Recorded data

== == ==

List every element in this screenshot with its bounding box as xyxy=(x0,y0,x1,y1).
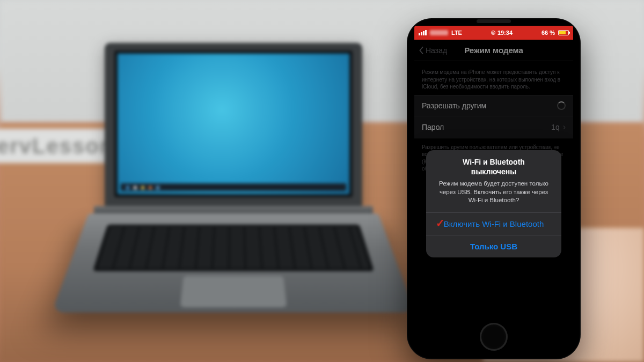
status-bar: LTE 19:34 66 % xyxy=(414,26,573,40)
cell-signal-icon xyxy=(419,30,427,35)
battery-icon xyxy=(558,30,569,35)
photo-scene: ervLesson xyxy=(0,0,644,362)
taskbar-icon xyxy=(149,186,152,189)
home-button[interactable] xyxy=(480,323,508,351)
alert-title: Wi-Fi и Bluetooth выключены xyxy=(426,150,561,178)
carrier-blurred xyxy=(430,30,448,35)
recording-icon xyxy=(491,31,495,35)
laptop-base xyxy=(52,213,416,313)
alert-dialog: Wi-Fi и Bluetooth выключены Режим модема… xyxy=(426,150,561,257)
laptop-lid xyxy=(105,43,362,209)
network-type: LTE xyxy=(451,29,462,36)
laptop-screen xyxy=(118,54,349,194)
start-icon xyxy=(126,186,129,189)
laptop-trackpad xyxy=(180,276,287,307)
taskbar-icon xyxy=(141,186,144,189)
alert-secondary-label: Только USB xyxy=(470,242,517,251)
usb-only-button[interactable]: Только USB xyxy=(426,235,561,257)
iphone-frame: LTE 19:34 66 % Назад Режим модема Реж xyxy=(407,18,581,359)
taskbar-icon xyxy=(134,186,137,189)
enable-wifi-bt-button[interactable]: ✓ Включить Wi-Fi и Bluetooth xyxy=(426,212,561,235)
windows-taskbar xyxy=(121,183,346,191)
laptop xyxy=(89,43,378,322)
alert-primary-label: Включить Wi-Fi и Bluetooth xyxy=(444,219,544,228)
taskbar-icon xyxy=(156,186,159,189)
battery-percent: 66 % xyxy=(541,29,555,36)
checkmark-icon: ✓ xyxy=(436,217,445,230)
laptop-bezel xyxy=(114,50,353,197)
clock: 19:34 xyxy=(497,29,513,36)
iphone-screen: LTE 19:34 66 % Назад Режим модема Реж xyxy=(414,26,573,315)
alert-message: Режим модема будет доступен только через… xyxy=(426,178,561,212)
laptop-keyboard xyxy=(93,225,374,271)
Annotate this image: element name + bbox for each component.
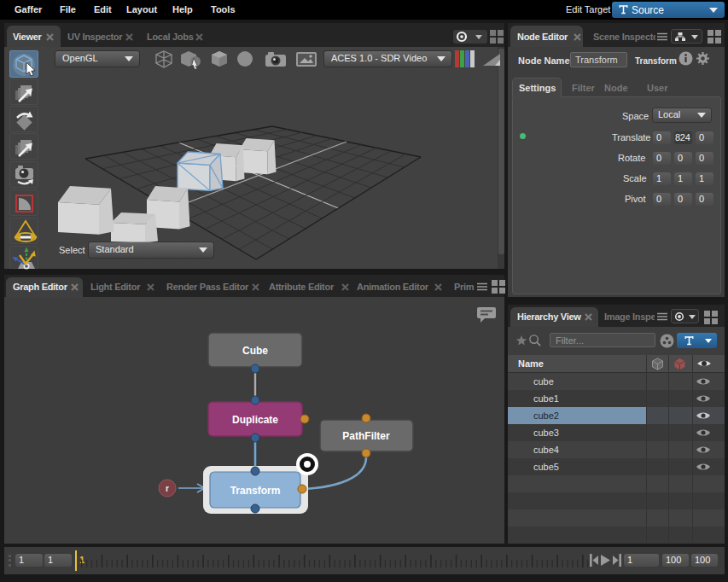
svg-text:Cube: Cube — [242, 345, 268, 357]
svg-text:Transform: Transform — [230, 485, 281, 497]
svg-text:r: r — [166, 484, 169, 493]
svg-text:Duplicate: Duplicate — [232, 414, 278, 426]
svg-text:PathFilter: PathFilter — [342, 430, 390, 442]
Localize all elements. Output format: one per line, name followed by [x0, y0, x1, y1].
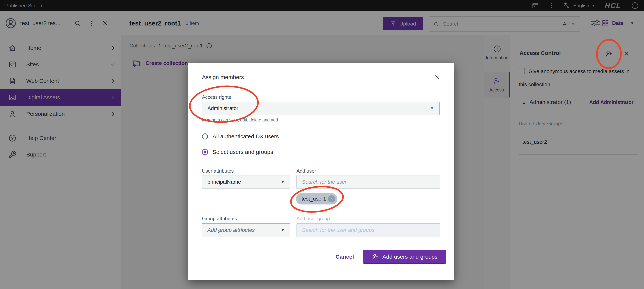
add-user-label: Add user — [296, 168, 316, 174]
radio-all-authenticated[interactable]: All authenticated DX users — [202, 133, 279, 140]
user-attributes-dropdown[interactable]: principalName ▼ — [202, 175, 290, 189]
add-user-group-input[interactable] — [296, 223, 440, 237]
submit-label: Add users and groups — [382, 254, 438, 260]
cancel-button[interactable]: Cancel — [336, 254, 354, 260]
access-rights-dropdown[interactable]: Administrator ▼ — [202, 102, 440, 115]
radio-label: Select users and groups — [212, 149, 273, 155]
selected-user-chip[interactable]: test_user1 — [296, 193, 338, 205]
access-rights-helper: Members can view, edit, delete and add — [202, 117, 278, 123]
radio-select-users[interactable]: Select users and groups — [202, 149, 273, 155]
radio-label: All authenticated DX users — [212, 133, 279, 140]
group-attributes-label: Group attributes — [202, 216, 237, 222]
close-icon[interactable] — [434, 74, 440, 80]
chevron-down-icon: ▼ — [281, 180, 284, 184]
chip-label: test_user1 — [302, 196, 326, 202]
group-attributes-placeholder: Add group attributes — [208, 227, 255, 233]
group-attributes-dropdown[interactable]: Add group attributes ▼ — [202, 223, 290, 237]
modal-title: Assign members — [202, 74, 244, 80]
user-attributes-label: User attributes — [202, 168, 234, 174]
assign-members-modal: Assign members Access rights Administrat… — [188, 63, 454, 280]
user-attributes-value: principalName — [208, 179, 241, 185]
access-rights-value: Administrator — [208, 105, 238, 111]
radio-selected-icon — [202, 149, 208, 155]
chevron-down-icon: ▼ — [281, 228, 284, 232]
add-user-group-label: Add user group — [296, 216, 330, 222]
chevron-down-icon: ▼ — [430, 106, 434, 110]
chip-remove-icon[interactable] — [328, 195, 335, 202]
add-users-and-groups-button[interactable]: Add users and groups — [363, 250, 446, 264]
radio-icon — [202, 133, 208, 139]
add-user-input[interactable] — [296, 175, 440, 189]
access-rights-label: Access rights — [202, 94, 231, 100]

== == ==

» WHAT THE TASK REQUIRES
What you return must be every entry, word for word, without any pictures.

» WRITTEN REPLY
List every element in this screenshot with its bounding box as xyxy=(x0,y0,x1,y1).
status-bar: LTE 19:34 66 % xyxy=(414,26,573,40)
cell-signal-icon xyxy=(419,30,427,35)
battery-icon xyxy=(558,30,569,35)
photo-scene: ervLesson xyxy=(0,0,644,362)
taskbar-icon xyxy=(149,186,152,189)
home-button[interactable] xyxy=(480,323,508,351)
alert-title: Wi-Fi и Bluetooth выключены xyxy=(426,150,561,178)
carrier-blurred xyxy=(430,30,448,35)
recording-icon xyxy=(491,31,495,35)
laptop-base xyxy=(52,213,416,313)
alert-dialog: Wi-Fi и Bluetooth выключены Режим модема… xyxy=(426,150,561,257)
laptop-lid xyxy=(105,43,362,209)
network-type: LTE xyxy=(451,29,462,36)
laptop-screen xyxy=(118,54,349,194)
start-icon xyxy=(126,186,129,189)
laptop-trackpad xyxy=(180,276,287,307)
taskbar-icon xyxy=(141,186,144,189)
alert-secondary-label: Только USB xyxy=(470,242,517,251)
usb-only-button[interactable]: Только USB xyxy=(426,235,561,257)
iphone-frame: LTE 19:34 66 % Назад Режим модема Реж xyxy=(407,18,581,359)
taskbar-icon xyxy=(134,186,137,189)
enable-wifi-bt-button[interactable]: ✓ Включить Wi-Fi и Bluetooth xyxy=(426,212,561,235)
windows-taskbar xyxy=(121,183,346,191)
laptop xyxy=(89,43,378,322)
alert-primary-label: Включить Wi-Fi и Bluetooth xyxy=(444,219,544,228)
taskbar-icon xyxy=(156,186,159,189)
battery-percent: 66 % xyxy=(541,29,555,36)
checkmark-icon: ✓ xyxy=(436,217,445,230)
laptop-bezel xyxy=(114,50,353,197)
clock: 19:34 xyxy=(497,29,513,36)
iphone-screen: LTE 19:34 66 % Назад Режим модема Реж xyxy=(414,26,573,315)
alert-message: Режим модема будет доступен только через… xyxy=(426,178,561,212)
laptop-keyboard xyxy=(93,225,374,271)
Annotate this image: element name + bbox for each component.
svg-text:Cube: Cube — [242, 345, 268, 357]
svg-text:Transform: Transform — [230, 485, 281, 497]
svg-text:r: r — [166, 484, 169, 493]
svg-text:Duplicate: Duplicate — [232, 414, 278, 426]
svg-text:PathFilter: PathFilter — [342, 430, 390, 442]
Localize all elements. Output format: one per line, name followed by [x0, y0, x1, y1].
add-user-label: Add user — [296, 168, 316, 174]
radio-all-authenticated[interactable]: All authenticated DX users — [202, 133, 279, 140]
user-attributes-dropdown[interactable]: principalName ▼ — [202, 175, 290, 189]
add-user-group-input[interactable] — [296, 223, 440, 237]
submit-label: Add users and groups — [382, 254, 438, 260]
cancel-button[interactable]: Cancel — [336, 254, 354, 260]
access-rights-dropdown[interactable]: Administrator ▼ — [202, 102, 440, 115]
radio-label: Select users and groups — [212, 149, 273, 155]
selected-user-chip[interactable]: test_user1 — [296, 193, 338, 205]
access-rights-helper: Members can view, edit, delete and add — [202, 117, 278, 123]
radio-select-users[interactable]: Select users and groups — [202, 149, 273, 155]
radio-label: All authenticated DX users — [212, 133, 279, 140]
group-attributes-label: Group attributes — [202, 216, 237, 222]
close-icon[interactable] — [434, 74, 440, 80]
chevron-down-icon: ▼ — [281, 180, 284, 184]
chip-label: test_user1 — [302, 196, 326, 202]
group-attributes-placeholder: Add group attributes — [208, 227, 255, 233]
group-attributes-dropdown[interactable]: Add group attributes ▼ — [202, 223, 290, 237]
modal-title: Assign members — [202, 74, 244, 80]
user-attributes-label: User attributes — [202, 168, 234, 174]
assign-members-modal: Assign members Access rights Administrat… — [188, 63, 454, 280]
user-attributes-value: principalName — [208, 179, 241, 185]
access-rights-value: Administrator — [208, 105, 238, 111]
radio-selected-icon — [202, 149, 208, 155]
chevron-down-icon: ▼ — [281, 228, 284, 232]
add-user-group-label: Add user group — [296, 216, 330, 222]
chevron-down-icon: ▼ — [430, 106, 434, 110]
chip-remove-icon[interactable] — [328, 195, 335, 202]
add-users-and-groups-button[interactable]: Add users and groups — [363, 250, 446, 264]
radio-icon — [202, 133, 208, 139]
add-user-input[interactable] — [296, 175, 440, 189]
access-rights-label: Access rights — [202, 94, 231, 100]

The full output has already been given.